→ What the task requires
Give the data again in full, exactly as written below.

┏━━

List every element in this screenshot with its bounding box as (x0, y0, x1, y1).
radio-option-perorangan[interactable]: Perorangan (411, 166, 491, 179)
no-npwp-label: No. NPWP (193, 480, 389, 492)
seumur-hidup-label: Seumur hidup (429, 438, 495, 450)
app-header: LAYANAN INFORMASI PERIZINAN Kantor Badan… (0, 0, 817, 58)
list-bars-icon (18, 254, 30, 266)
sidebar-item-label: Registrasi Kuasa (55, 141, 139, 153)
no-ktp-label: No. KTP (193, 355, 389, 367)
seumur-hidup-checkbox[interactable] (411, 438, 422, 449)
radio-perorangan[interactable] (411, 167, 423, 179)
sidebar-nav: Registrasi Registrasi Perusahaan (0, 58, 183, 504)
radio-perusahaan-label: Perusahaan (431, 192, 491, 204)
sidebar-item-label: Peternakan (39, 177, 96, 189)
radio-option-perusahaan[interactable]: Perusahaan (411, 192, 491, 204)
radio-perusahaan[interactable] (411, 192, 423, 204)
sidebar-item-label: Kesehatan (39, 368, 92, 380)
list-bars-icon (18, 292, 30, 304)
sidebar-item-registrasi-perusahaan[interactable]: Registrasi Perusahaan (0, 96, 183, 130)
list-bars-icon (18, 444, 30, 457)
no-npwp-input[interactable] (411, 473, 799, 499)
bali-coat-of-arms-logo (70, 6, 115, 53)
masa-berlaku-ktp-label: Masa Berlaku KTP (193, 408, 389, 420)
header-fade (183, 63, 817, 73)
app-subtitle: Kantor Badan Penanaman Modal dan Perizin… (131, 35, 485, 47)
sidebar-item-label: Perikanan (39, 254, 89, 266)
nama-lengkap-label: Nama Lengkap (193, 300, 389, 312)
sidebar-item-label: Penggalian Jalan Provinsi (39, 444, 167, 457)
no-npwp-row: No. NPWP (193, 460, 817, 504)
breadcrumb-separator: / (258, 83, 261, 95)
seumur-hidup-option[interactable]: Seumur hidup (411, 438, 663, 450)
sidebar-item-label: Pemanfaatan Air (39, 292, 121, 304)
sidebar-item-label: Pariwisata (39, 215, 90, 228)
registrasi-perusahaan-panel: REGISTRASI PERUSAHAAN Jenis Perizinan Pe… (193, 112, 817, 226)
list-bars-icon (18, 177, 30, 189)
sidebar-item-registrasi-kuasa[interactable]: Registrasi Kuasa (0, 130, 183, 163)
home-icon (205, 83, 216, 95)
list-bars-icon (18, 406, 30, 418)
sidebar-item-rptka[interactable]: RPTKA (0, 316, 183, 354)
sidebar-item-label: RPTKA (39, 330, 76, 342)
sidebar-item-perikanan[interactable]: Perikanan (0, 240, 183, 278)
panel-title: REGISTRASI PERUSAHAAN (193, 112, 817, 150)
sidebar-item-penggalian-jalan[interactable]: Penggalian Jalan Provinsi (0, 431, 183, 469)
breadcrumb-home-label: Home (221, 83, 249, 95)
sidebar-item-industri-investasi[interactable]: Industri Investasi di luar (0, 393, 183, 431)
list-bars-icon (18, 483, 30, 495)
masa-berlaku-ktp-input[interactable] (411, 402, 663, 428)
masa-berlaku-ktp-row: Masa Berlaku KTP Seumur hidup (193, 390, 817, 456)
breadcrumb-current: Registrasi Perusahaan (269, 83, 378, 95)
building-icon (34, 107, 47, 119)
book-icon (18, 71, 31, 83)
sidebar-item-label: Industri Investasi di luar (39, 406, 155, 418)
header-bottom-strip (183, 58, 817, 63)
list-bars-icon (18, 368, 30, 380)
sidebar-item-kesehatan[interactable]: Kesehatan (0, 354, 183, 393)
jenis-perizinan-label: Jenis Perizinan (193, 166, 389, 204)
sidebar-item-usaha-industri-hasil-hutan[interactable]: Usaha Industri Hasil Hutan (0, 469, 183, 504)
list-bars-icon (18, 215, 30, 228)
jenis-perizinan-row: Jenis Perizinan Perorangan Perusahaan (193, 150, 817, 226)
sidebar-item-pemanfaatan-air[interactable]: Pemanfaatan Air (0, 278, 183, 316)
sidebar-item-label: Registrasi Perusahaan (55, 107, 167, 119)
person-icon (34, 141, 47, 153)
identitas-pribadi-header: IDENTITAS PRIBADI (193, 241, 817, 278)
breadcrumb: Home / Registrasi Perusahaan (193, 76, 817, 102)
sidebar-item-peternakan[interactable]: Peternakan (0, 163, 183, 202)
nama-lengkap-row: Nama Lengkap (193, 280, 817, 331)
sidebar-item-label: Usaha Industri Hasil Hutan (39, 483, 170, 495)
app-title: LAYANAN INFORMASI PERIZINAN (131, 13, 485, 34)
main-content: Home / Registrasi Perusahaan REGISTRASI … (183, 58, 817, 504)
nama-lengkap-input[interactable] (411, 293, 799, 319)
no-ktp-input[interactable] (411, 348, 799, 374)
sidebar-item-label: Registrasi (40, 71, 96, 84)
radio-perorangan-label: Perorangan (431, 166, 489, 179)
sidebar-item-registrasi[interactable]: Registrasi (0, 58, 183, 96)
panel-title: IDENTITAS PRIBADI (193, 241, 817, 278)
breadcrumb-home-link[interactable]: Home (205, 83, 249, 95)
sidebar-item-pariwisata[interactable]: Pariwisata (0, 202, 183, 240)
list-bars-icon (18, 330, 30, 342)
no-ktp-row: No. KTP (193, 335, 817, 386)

┗━━

→ Result below
List every element in this screenshot with its bounding box as (x0, y0, x1, y1).
radio-option-perorangan[interactable]: Perorangan (411, 166, 491, 179)
no-npwp-label: No. NPWP (193, 480, 389, 492)
seumur-hidup-label: Seumur hidup (429, 438, 495, 450)
app-header: LAYANAN INFORMASI PERIZINAN Kantor Badan… (0, 0, 817, 58)
list-bars-icon (18, 254, 30, 266)
sidebar-item-label: Registrasi Kuasa (55, 141, 139, 153)
no-ktp-label: No. KTP (193, 355, 389, 367)
seumur-hidup-checkbox[interactable] (411, 438, 422, 449)
radio-perorangan[interactable] (411, 167, 423, 179)
sidebar-nav: Registrasi Registrasi Perusahaan (0, 58, 183, 504)
radio-perusahaan-label: Perusahaan (431, 192, 491, 204)
sidebar-item-label: Peternakan (39, 177, 96, 189)
radio-option-perusahaan[interactable]: Perusahaan (411, 192, 491, 204)
radio-perusahaan[interactable] (411, 192, 423, 204)
sidebar-item-label: Kesehatan (39, 368, 92, 380)
list-bars-icon (18, 292, 30, 304)
sidebar-item-registrasi-perusahaan[interactable]: Registrasi Perusahaan (0, 96, 183, 130)
list-bars-icon (18, 444, 30, 457)
no-npwp-input[interactable] (411, 473, 799, 499)
bali-coat-of-arms-logo (70, 6, 115, 53)
masa-berlaku-ktp-label: Masa Berlaku KTP (193, 408, 389, 420)
header-fade (183, 63, 817, 73)
app-subtitle: Kantor Badan Penanaman Modal dan Perizin… (131, 35, 485, 47)
sidebar-item-label: Perikanan (39, 254, 89, 266)
nama-lengkap-label: Nama Lengkap (193, 300, 389, 312)
sidebar-item-label: Penggalian Jalan Provinsi (39, 444, 167, 457)
no-npwp-row: No. NPWP (193, 460, 817, 504)
breadcrumb-separator: / (258, 83, 261, 95)
seumur-hidup-option[interactable]: Seumur hidup (411, 438, 663, 450)
sidebar-item-label: Pemanfaatan Air (39, 292, 121, 304)
sidebar-item-label: Pariwisata (39, 215, 90, 228)
registrasi-perusahaan-panel: REGISTRASI PERUSAHAAN Jenis Perizinan Pe… (193, 112, 817, 226)
list-bars-icon (18, 177, 30, 189)
sidebar-item-registrasi-kuasa[interactable]: Registrasi Kuasa (0, 130, 183, 163)
home-icon (205, 83, 216, 95)
list-bars-icon (18, 406, 30, 418)
sidebar-item-rptka[interactable]: RPTKA (0, 316, 183, 354)
sidebar-item-label: RPTKA (39, 330, 76, 342)
sidebar-item-perikanan[interactable]: Perikanan (0, 240, 183, 278)
panel-title: REGISTRASI PERUSAHAAN (193, 112, 817, 150)
sidebar-item-penggalian-jalan[interactable]: Penggalian Jalan Provinsi (0, 431, 183, 469)
breadcrumb-home-label: Home (221, 83, 249, 95)
sidebar-item-industri-investasi[interactable]: Industri Investasi di luar (0, 393, 183, 431)
list-bars-icon (18, 483, 30, 495)
masa-berlaku-ktp-input[interactable] (411, 402, 663, 428)
masa-berlaku-ktp-row: Masa Berlaku KTP Seumur hidup (193, 390, 817, 456)
breadcrumb-current: Registrasi Perusahaan (269, 83, 378, 95)
building-icon (34, 107, 47, 119)
book-icon (18, 71, 31, 83)
sidebar-item-label: Industri Investasi di luar (39, 406, 155, 418)
header-bottom-strip (183, 58, 817, 63)
list-bars-icon (18, 368, 30, 380)
sidebar-item-kesehatan[interactable]: Kesehatan (0, 354, 183, 393)
jenis-perizinan-label: Jenis Perizinan (193, 166, 389, 204)
sidebar-item-usaha-industri-hasil-hutan[interactable]: Usaha Industri Hasil Hutan (0, 469, 183, 504)
list-bars-icon (18, 215, 30, 228)
jenis-perizinan-row: Jenis Perizinan Perorangan Perusahaan (193, 150, 817, 226)
sidebar-item-pemanfaatan-air[interactable]: Pemanfaatan Air (0, 278, 183, 316)
sidebar-item-label: Registrasi Perusahaan (55, 107, 167, 119)
person-icon (34, 141, 47, 153)
identitas-pribadi-header: IDENTITAS PRIBADI (193, 241, 817, 278)
breadcrumb: Home / Registrasi Perusahaan (193, 76, 817, 102)
sidebar-item-peternakan[interactable]: Peternakan (0, 163, 183, 202)
nama-lengkap-row: Nama Lengkap (193, 280, 817, 331)
sidebar-item-label: Usaha Industri Hasil Hutan (39, 483, 170, 495)
app-title: LAYANAN INFORMASI PERIZINAN (131, 13, 485, 34)
main-content: Home / Registrasi Perusahaan REGISTRASI … (183, 58, 817, 504)
nama-lengkap-input[interactable] (411, 293, 799, 319)
no-ktp-input[interactable] (411, 348, 799, 374)
sidebar-item-label: Registrasi (40, 71, 96, 84)
radio-perorangan-label: Perorangan (431, 166, 489, 179)
sidebar-item-registrasi[interactable]: Registrasi (0, 58, 183, 96)
panel-title: IDENTITAS PRIBADI (193, 241, 817, 278)
breadcrumb-home-link[interactable]: Home (205, 83, 249, 95)
sidebar-item-pariwisata[interactable]: Pariwisata (0, 202, 183, 240)
list-bars-icon (18, 330, 30, 342)
no-ktp-row: No. KTP (193, 335, 817, 386)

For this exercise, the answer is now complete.